A cruz escondida

Irmã Glória recorda, à Fundação AIS, o cativeiro às mãos de terroristas

Pedacinhos de Céu

Mal foi possível, após ter sido libertada em Outubro, ao fim de quatro anos de cativeiro no acampamento de um grupo jihadista no Mali, a Ir. Glória Narvaéz Argoty regressou à sua Colômbia natal. Mal foi possível também, contou a sua história à Fundação AIS, o sofrimento por que passou, as orações que rezou. E confessou que espera com ansiedade pelo dia de regresso à missão, para ajudar a construir “pedacinhos de Céu” junto dos mais pobres, dos mais necessitados…

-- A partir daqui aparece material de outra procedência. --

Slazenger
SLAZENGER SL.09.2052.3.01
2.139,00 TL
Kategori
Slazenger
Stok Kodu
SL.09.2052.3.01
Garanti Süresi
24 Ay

A Ir. Glória nunca poderia imaginar tudo o que lhe iria acontecer naquele dia 7 de Fevereiro de 2017, quando um grupo de homens armados invadiu a casa das Franciscanas de Maria Imaculada em Karangasso, no sul do Mali, onde vivia, e a levou como refém. Foi o início de um tempo de sofrimento, de angústia, mas também de reflexão. Durante uns intermináveis quatro anos e oito meses, Glória viveu cada dia, cada hora como se pudessem ser os últimos, desconhecendo os planos que os terroristas tinham para si. Agora, depois de ter sido libertada, a 9 de Outubro do ano passado, a religiosa decidiu contar tudo à Fundação AIS. E revela que nunca se deixou dominar pelo ódio nem pelo sentimento de vingança. Pelo contrário. “Foi uma oportunidade que Deus me deu para ver a minha vida, a minha resposta a Ele… uma espécie de êxodo.” Praticamente sozinha no deserto, no meio de um acampamento jihadista, a Ir. Glória descobriu uma serenidade que talvez não imaginasse ser possível. Cada novo dia foi uma oportunidade para agradecer a Deus. “Como posso não Te louvar, abençoar e agradecer, meu Deus, porque me encheste de paz perante insultos e maus-tratos?” Foi na oração que a Ir. Glória conseguiu alguma serenidade, alguma força, em especial nos momentos mais duros, em que chegou a ser agredida pelos jihadistas. Uma vez, um dos líderes terroristas aborreceu-se por vê-la a rezar em voz alta. O terrorista não gostou e agrediu-a, insultando Deus: “Vamos ver se esse Deus te tira daqui…” Quando recorda esse episódio, a Ir. Glória quase fica em lágrimas. “Ele falou comigo usando palavras muito duras, muito feias… A minha alma estremeceu com o que estava a dizer, enquanto os outros guardas [terroristas] se riam às gargalhadas dos insultos. Aproximei-me dele e disse-lhe com toda a seriedade: ‘Mostra mais respeito para com o nosso Deus. Ele é o Criador… e magoa-me muito que fales Dele dessa maneira.’” Então, os raptores entreolharam-se, como que tocados pela força desta simples, mas vigorosa afirmação, e um deles disse: “Ela tem razão. Não fales assim do Deus dela. E calaram-se…”.

Trabalho missionário

As Irmãs Franciscanas de Maria Imaculada estão no Mali há mais de 25 anos. Uma das principais preocupações é a capacitação das mulheres, com especial ênfase na alfabetização, porque nesse país, para elas, a educação é praticamente inexistente. A relação com a comunidade local era excelente e nada fazia prever o ataque. “Não havia portões fechados, nem paredes. As famílias acolhiam-nos em suas casas e partilhavam a sua comida connosco. Sempre houve simpatia”, explica a Ir. Glória na longa conversa com o jornalista Hernán Cadena, da Fundação AIS na Colômbia. Durante o tempo de cativeiro, a sua fé e coragem foram postas à prova. “Pediram-me para repetir partes das orações muçulmanas, para usar roupas de estilo islâmico, mas eu sempre fiz saber que nascera na fé católica, que cresci nessa religião, e que por nada no mundo mudaria, mesmo que isso custasse a minha vida…” Tudo isso, felizmente, já terminou. Desde Novembro que a Ir. Glória Narvaéz Argoty está na Colômbia a descansar. No entanto, diz que não vê chegada a hora de voltar a fazer as malas para regressar à missão, “onde Deus quiser…” O lugar pouco conta pois, como ela fez questão de dizer à Fundação AIS, o que importa é ajudar as populações que mais sofrem procurando “transformar as suas comunidades num pedacinho de Céu”.